5.16.2009

the youngest peer reviewers are often the harshest...

...illustrated by recent articles in the Chronicle and The Onion.

While I can't comment on otter research, the complaints of the humanities scholar about how graduate students read texts ring true for young scientists too.
Why is it that so many graduate students are reflexively critical of what they read? Why are they so eager to dismiss, dislike, and disrespect work that has already been done before they can even hope to begin to contribute?

I think there are some upsides to the arrogance that grad students initially bring to reading the established literature. Grad students, some of them at least, are the future of any field. It's a wonderful thing that they critically evaluate for themselves everything that's become conventional wisdom, because some of that conventional wisdom is wrong. And as we become more entrenched in academic science it's harder to spot the flaws in the conventional wisdom that we've embraced for 10, 20, 30 years...

I remain a very detailed reader and reviewer, but I'm not nearly as acerbic as I was as a graduate student. I also find I have much less time to take on accepted ideas when they are assumed in papers I review... most recently, I lost hours of a week's vacation working on my laptop trying to convince myself (or disprove the author's assertion) of one aspect of one virus' lifestyle. In the end, I now believe there isn't much/any data against the conventional wisdom, but it is crazy that I chose to spend a substantial fraction of my time at a beach house chasing this idea down. I'm too busy now, but I do envy the perspective and time that graduate students have when they read the literature, and when they assist in or write their own peer reviews.

2 comments:

Ms.PhD said...

Interesting post.

Personally, I think we need that "arrogance" to keep us on our toes.

However, there is something dangerous going on when a powerful PI gives paper reviews to their harshest grad students and then puts their own name on the reviews.
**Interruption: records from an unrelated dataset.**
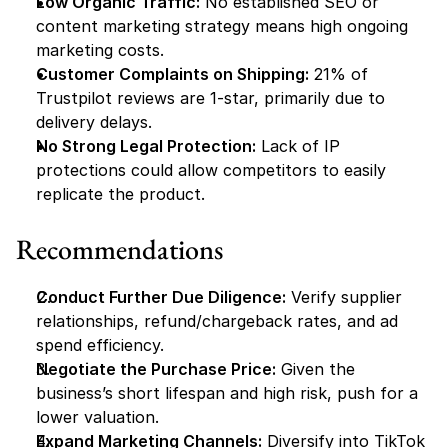
Low Organic Traffic:
 No established SEO or 
content marketing strategy means high ongoing 
marketing costs.
Customer Complaints on Shipping:
 21% of 
Trustpilot reviews are 1-star, primarily due to 
delivery delays.
No Strong Legal Protection:
 Lack of IP 
protections could allow competitors to easily 
replicate the product.
Recommendations
Conduct Further Due Diligence:
 Verify supplier 
relationships, refund/chargeback rates, and ad 
spend efficiency.
Negotiate the Purchase Price:
 Given the 
business’s short lifespan and high risk, push for a 
lower valuation.
Expand Marketing Channels:
 Diversify into TikTok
There has to be a place for this kind of criticism, but in our current system there's no balance of power. We end up burying a lot of important findings by having inconsistent expectations for the work that we do, and placing undue weight on opinions that come from certain names (and may not have actually originated there).

It raises some interesting questions about who is the puppet, and who is the puppet-master. Science doesn't only eat its young, the current system also encourages the young to eat each other.

biochem belle said...

Just found your blog, so sorry for the tardiness of the comment.

But perhaps one reason that grad students tend to be harsher is that they're being told by their PIs to be critical of manuscripts, to not accept things at face value. It takes time to learn the balance between harsh and constructive criticism.